In the present study, an attempt was made to prepare immediate-release enteric-coated pellets of
aceclofenac, a poorly soluble nonsteroidal anti-inflammatory
drug that has a gastrointestinal intolerance as its serious side effect. Formulation of enteric-coated pellets with improved solubility of
aceclofenac could address both of these problems. To achieve these goals, pellets were prepared by extrusion-spheronization method using pelletizing agents that can contribute to the faster disintegration and thereby improve the solubility of the
drug.
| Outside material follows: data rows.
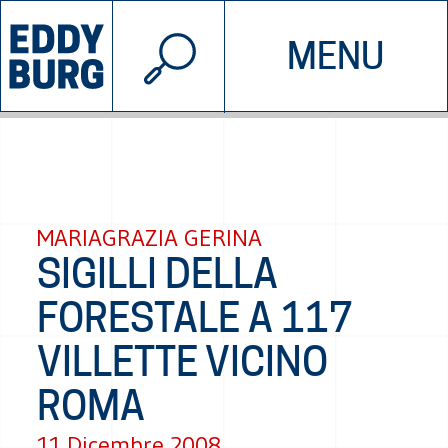
© 2026 EDDYBURG
MENU
INIZIATIVE
CHI SIAMO
SOSTIENICI
CONTATTACI
MARIAGRAZIA GERINA
SIGILLI DELLA
FORESTALE A 117
VILLETTE VICINO
ROMA
11 Dicembre 2008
Different disintegrants like
beta-cyclodextrin,
kollidon CL, Ac-Di-
Sol, and
sodium starch glycolate were tried in order to further improve disintegration time. The pellets were characterized for
drug content, particle size distribution, flow properties, infrared spectroscopy, surface morphology, disintegration rate, and dissolution profile. The formulations, which showed best disintegration and dissolution profiles, were coated with
Eudragit L100-55, an enteric-coated
polymer which does not dissolve at gastric pH but dissolves at intestinal pH, releasing the
drug immediately in the dissolution medium. The optimized enteric-coated formulation containing 20%
kappa-carrageenan,
lactose, and
sodium starch glycolate as a disintegrant did inhibit the release of the
drug for 2 h in 0.1 N HCl, whereas 87% of the
drug was released within 45 min. The improvement was substantial when it was compared with solubility of pure
drug under the same conditions. Thus, dissolution profiles suggested that combination of
kappa-carrageenan and
sodium starch glycolate resulted into fast-disintegrating, immediate-release pellets, overcoming the bioavailability problem of the poorly soluble
drug,
aceclofenac, and enteric coating of these pellets avoids the exposure of
aceclofenac to
ulcer-prone areas of the gastrointestinal tract.